The global economy is suffering from deleveraging, excess greed and twisted regulation. There have been few bright spots in the investment kingdom during this turmoil.  One bright spot has been the extended period of historically high interest rates paid on bank products.  Since the era of banking and finance destruction has begun around the middle of 2007, the interest rates being offered on bank certificates of deposits and money market accounts have been unusally high.  The horrnedous rates of return in commodities, stocks and real estate will normally drive investment dollars into fixed rate investments and subsequently bring down the rates on all fixed interest rate investment vehilces.  By taking a quick look at the short term and mid term Treasury securities it is apparent that these rates have in fact come down substantially during the era of Cro-Magnon CD rates.   The best CD rates far surpass those paid on comparable term Treasury securities.  There are numerous reasons or theories for the high rates being offered on bank CDs and money market accounts as opposed to the rates paid on money market mutual funds and Treasury securities, but I am not nearly smart enough to expound on these theories and actions.
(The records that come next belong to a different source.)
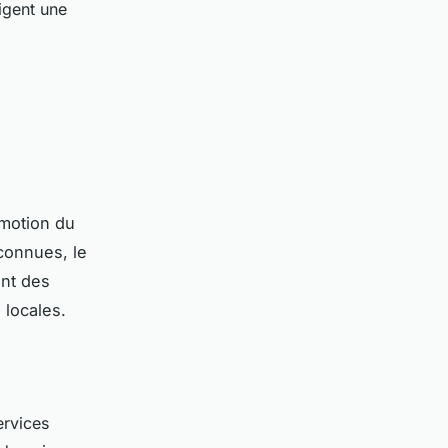
igent une
omotion du
connues, le
ant des
 locales.
ervices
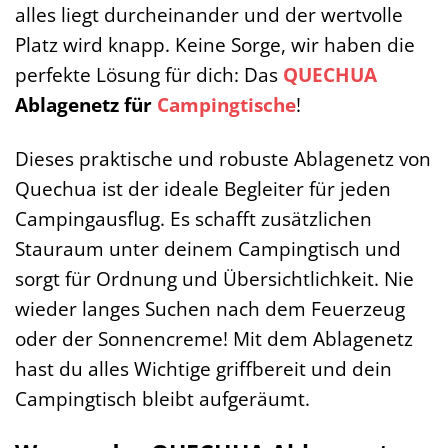
alles liegt durcheinander und der wertvolle
Platz wird knapp. Keine Sorge, wir haben die
perfekte Lösung für dich: Das
QUECHUA
Ablagenetz für
Campingtische
!
Dieses praktische und robuste Ablagenetz von
Quechua ist der ideale Begleiter für jeden
Campingausflug. Es schafft zusätzlichen
Stauraum unter deinem Campingtisch und
sorgt für Ordnung und Übersichtlichkeit. Nie
wieder langes Suchen nach dem Feuerzeug
oder der Sonnencreme! Mit dem Ablagenetz
hast du alles Wichtige griffbereit und dein
Campingtisch bleibt aufgeräumt.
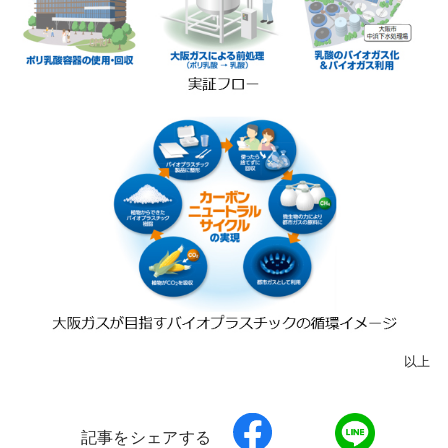
以上
記事をシェアする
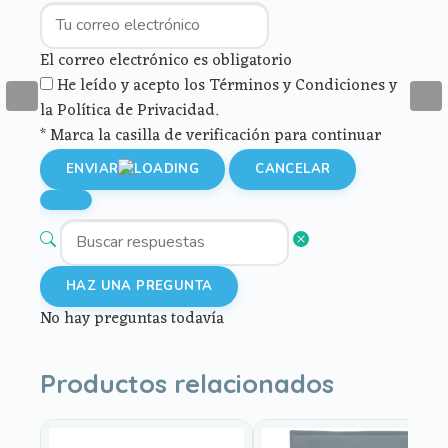
El correo electrónico es obligatorio
He leído y acepto los Términos y Condiciones y
la Política de Privacidad.
* Marca la casilla de verificación para continuar
ENVIAR
CANCELAR
HAZ UNA PREGUNTA
No hay preguntas todavía
Productos relacionados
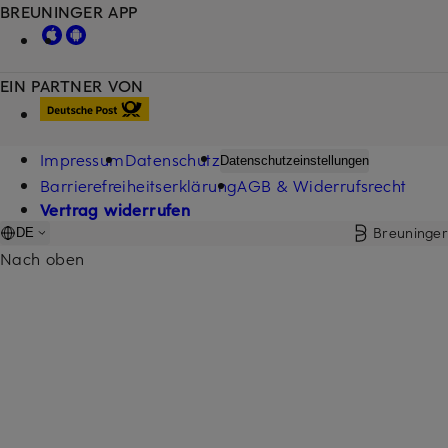
BREUNINGER APP
EIN PARTNER VON
Impressum
Datenschutz
Datenschutzeinstellungen
Barrierefreiheitserklärung
AGB & Widerrufsrecht
Vertrag widerrufen
Breuninger
DE
Nach oben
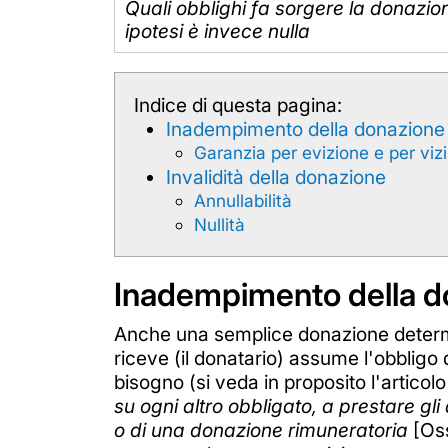
Quali obblighi fa sorgere la donazio
ipotesi è invece nulla
Indice di questa pagina:
Inadempimento della donazione
Garanzia per evizione e per vizi
Invalidità della donazione
Annullabilità
Nullità
Inadempimento della d
Anche una semplice donazione determin
riceve (il donatario) assume l'obbligo d
bisogno (si veda in proposito l'articolo
su ogni altro obbligato, a prestare gli
o di una donazione rimuneratoria
[Oss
The fundamental question for the future of CD rate investing will be for how long can these high CD rates continue?  As more investors pull their money out of the stock, coomodity and real estate markets, it seems likely that deposits bank are so eagerly chasing will eventually come to an end.  Once this level of satisafaction in depoist growth is reached it is possible that the CD rates will once again head down.  Of course, the prospect of rising inflation caused by the government attempt to finance the plethora of new programs may in fact force banks to continue to offer CD rates and money market rates at leverls that keep their customers happy.  Who said Cro-Magnon was extinct.